Modelling pharmacogenetic data in population studies during drug development
Adrien Tessier (1,2,3), Julie Bertrand (4), Marylore Chenel (3) and Emmanuelle Comets (1,2,5)
(1) INSERM, IAME, UMR 1137, F-75018 Paris, France. (2) Université Paris Diderot, IAME, UMR 1137, Sorbonne Paris Cité, F-75018 Paris, France. (3) Division of Clinical Pharmacokinetics and Pharmacometrics, Institut de Recherches Internationales Servier, Suresnes, France. (4) Genetics Institute, University College London, London, UK. (5) INSERM CIC 1414, Université Rennes 1, Rennes, France.
Introduction
Pharmacogenetics (PG) studies the proportion of interindividual variability (IIV) in drug response explained by genetic variation, investigating the link between genotype and pharmacokinetic (PK)/pharmacodynamic (PD) phenotypes [1]. In the hopes to personalise therapy, genetic data are now collected in many clinical trials in large arrays. For instance, the pharmaceutical company Servier developed a microarray that informs on metabolism enzymes and transporters polymorphisms. In early PK studies, genetic variation is often tested for an association with phenotypes estimated using noncompartmental analysis (NCA) [2], although nonlinear mixed effects models (NLMEM) are increasingly used in clinical trials. Currently, there is no consensus on methods to study the PG of drugs in clinical development. We investigated the methodology of PG analysis in PK early phase studies, to propose approaches enhancing the detection of genetic effects.
Objectives
- To compare the ability of different PK phenotypes to detect genetic effects.
- To assess the performance of different association tests.
- To improve PG analysis in small samples with large genetic arrays, through combined analysis of phase I and II data or using a PK phenotype enrichment approach.

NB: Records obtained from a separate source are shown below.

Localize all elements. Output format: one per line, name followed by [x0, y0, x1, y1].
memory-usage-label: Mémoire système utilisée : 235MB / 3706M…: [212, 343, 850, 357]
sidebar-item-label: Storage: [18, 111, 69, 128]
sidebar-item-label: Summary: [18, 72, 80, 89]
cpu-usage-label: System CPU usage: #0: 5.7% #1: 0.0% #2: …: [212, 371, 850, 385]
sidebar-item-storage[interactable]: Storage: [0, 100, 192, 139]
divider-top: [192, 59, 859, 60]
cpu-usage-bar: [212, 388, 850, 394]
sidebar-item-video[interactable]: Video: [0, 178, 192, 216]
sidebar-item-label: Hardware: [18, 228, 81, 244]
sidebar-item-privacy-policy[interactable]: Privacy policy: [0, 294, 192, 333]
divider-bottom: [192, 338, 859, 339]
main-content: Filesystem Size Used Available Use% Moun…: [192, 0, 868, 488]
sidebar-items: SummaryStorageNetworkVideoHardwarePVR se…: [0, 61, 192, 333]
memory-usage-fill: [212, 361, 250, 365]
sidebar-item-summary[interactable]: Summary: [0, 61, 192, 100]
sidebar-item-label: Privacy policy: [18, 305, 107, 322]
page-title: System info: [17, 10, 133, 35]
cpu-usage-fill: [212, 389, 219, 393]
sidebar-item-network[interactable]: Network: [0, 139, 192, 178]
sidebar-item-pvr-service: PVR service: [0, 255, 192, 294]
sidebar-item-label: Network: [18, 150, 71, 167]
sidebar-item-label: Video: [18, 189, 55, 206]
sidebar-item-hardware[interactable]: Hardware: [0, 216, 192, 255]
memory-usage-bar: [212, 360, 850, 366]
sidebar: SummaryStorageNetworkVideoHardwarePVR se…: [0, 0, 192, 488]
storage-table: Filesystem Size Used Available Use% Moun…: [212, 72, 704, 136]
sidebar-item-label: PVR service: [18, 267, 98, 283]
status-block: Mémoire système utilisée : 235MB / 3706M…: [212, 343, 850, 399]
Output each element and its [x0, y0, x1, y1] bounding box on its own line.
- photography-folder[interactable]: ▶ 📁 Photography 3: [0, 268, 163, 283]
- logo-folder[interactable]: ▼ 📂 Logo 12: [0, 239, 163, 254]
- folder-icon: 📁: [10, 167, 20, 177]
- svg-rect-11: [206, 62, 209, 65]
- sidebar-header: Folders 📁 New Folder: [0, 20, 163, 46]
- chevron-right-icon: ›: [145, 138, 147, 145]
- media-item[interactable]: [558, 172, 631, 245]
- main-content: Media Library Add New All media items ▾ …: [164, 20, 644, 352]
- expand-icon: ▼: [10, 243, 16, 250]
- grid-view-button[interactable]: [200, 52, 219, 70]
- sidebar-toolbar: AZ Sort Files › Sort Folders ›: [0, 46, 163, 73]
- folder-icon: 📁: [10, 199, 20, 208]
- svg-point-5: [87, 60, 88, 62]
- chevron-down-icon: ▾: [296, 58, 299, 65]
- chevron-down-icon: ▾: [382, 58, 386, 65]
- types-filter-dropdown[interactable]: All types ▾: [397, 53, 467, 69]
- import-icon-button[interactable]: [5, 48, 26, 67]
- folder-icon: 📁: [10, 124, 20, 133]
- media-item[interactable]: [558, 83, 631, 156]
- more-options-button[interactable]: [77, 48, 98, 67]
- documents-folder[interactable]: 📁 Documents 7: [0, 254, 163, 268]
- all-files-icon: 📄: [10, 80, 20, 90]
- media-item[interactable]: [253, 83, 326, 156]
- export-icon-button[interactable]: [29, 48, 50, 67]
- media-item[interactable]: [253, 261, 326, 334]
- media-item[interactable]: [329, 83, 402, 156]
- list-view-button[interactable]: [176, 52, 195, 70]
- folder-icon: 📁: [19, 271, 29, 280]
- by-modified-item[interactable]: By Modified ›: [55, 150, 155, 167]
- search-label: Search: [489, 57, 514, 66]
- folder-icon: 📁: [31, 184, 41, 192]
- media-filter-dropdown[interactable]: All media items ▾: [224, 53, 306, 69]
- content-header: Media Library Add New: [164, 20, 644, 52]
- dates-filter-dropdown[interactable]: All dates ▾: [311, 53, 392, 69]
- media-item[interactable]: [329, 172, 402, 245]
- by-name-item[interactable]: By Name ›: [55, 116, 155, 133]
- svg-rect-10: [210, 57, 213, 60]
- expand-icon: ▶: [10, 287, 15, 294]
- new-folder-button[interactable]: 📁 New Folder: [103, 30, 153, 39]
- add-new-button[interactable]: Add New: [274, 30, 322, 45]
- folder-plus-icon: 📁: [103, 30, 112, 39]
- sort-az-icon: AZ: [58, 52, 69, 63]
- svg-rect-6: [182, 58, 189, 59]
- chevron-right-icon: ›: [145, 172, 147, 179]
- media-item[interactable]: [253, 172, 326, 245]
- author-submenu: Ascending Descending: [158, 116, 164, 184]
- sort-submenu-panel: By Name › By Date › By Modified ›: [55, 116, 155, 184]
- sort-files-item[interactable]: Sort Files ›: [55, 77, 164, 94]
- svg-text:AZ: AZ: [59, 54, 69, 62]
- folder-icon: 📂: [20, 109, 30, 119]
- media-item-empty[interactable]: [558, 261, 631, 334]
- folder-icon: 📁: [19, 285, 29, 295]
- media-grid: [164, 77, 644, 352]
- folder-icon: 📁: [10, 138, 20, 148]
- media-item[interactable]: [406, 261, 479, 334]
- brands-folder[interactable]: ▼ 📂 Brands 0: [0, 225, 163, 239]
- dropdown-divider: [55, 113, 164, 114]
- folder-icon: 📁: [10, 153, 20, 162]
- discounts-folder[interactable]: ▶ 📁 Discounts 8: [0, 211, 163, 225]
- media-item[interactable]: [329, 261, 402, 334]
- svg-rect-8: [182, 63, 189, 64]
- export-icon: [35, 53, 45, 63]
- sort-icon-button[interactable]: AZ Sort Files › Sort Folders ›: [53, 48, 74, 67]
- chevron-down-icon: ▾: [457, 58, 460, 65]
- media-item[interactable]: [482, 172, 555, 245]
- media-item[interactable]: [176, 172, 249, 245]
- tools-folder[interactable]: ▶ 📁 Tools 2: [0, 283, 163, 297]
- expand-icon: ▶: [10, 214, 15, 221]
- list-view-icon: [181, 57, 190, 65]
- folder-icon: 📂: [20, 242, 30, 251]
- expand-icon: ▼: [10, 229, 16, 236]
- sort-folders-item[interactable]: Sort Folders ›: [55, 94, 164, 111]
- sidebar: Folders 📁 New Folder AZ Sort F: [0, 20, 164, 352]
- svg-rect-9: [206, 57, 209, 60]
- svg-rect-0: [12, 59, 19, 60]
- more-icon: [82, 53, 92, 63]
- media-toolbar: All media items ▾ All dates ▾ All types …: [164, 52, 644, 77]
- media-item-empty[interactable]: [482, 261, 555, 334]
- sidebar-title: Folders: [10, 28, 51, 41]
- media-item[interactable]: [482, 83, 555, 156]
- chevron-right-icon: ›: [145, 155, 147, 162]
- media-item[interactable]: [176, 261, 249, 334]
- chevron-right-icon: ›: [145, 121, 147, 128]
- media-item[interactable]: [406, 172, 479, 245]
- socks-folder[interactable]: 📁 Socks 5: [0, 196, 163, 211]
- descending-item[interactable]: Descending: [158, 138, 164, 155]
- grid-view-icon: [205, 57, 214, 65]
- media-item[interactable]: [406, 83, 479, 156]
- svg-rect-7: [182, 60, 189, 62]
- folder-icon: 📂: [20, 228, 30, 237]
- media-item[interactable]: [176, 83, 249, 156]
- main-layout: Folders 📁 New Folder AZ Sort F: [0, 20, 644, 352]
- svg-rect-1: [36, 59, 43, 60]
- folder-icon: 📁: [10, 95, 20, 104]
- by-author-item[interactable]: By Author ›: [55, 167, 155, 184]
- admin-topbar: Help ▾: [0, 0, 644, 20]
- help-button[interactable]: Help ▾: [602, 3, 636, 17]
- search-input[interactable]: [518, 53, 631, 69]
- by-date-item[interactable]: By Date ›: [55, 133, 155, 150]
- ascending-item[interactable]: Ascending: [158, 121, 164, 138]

We performed this study through simulations.
Motivating example
A case-study from Servier concerning a drug under phase I development was the setting for a series of simulation. The PK of this drug exhibited nonlinear bioavailability and a double absorption process. In the clinical studies, 176 Single Nucleotide Polymorphisms (SNPs) were genotyped through the microarray developed by Servier.
Methods
We used the genetic array and the PK model developed to simulate genotypes and PK profiles under the null (H0, no genetic effect) and an alternative hypothesis (H1). Under H1, 6 SNPs were drawn randomly to affect the log-clearance (CL) through an additive linear model. Each SNP explained a different proportion of CL IIV (between 1 and 12%, totally 30%).
First, we simulated two phase I studies: one inspired from the real-case example with extensive sampling (16 observations per subject) of 78 subjects and an “asymptotic” version with the same rich design of 384 subjects. The PK phenotypes were two observed concentrations (C24h and C192h), the area under the curve (AUC) estimated by NCA, and CL Empirical Bayes Estimates (EBE) estimated using Monolix [3]. The four association tests applied to the 4 PK phenotypes were a stepwise procedure [2] and three penalised regressions: ridge regression [4], Lasso [5] and HyperLasso [6]. The 16 combinations of 4 PK phenotypes and 4 association methods were compared on the two phase I studies in terms of probability to detect genetic effects, computed as the percentage of data sets simulated under H1 where one to six of the six causal variants were selected [2].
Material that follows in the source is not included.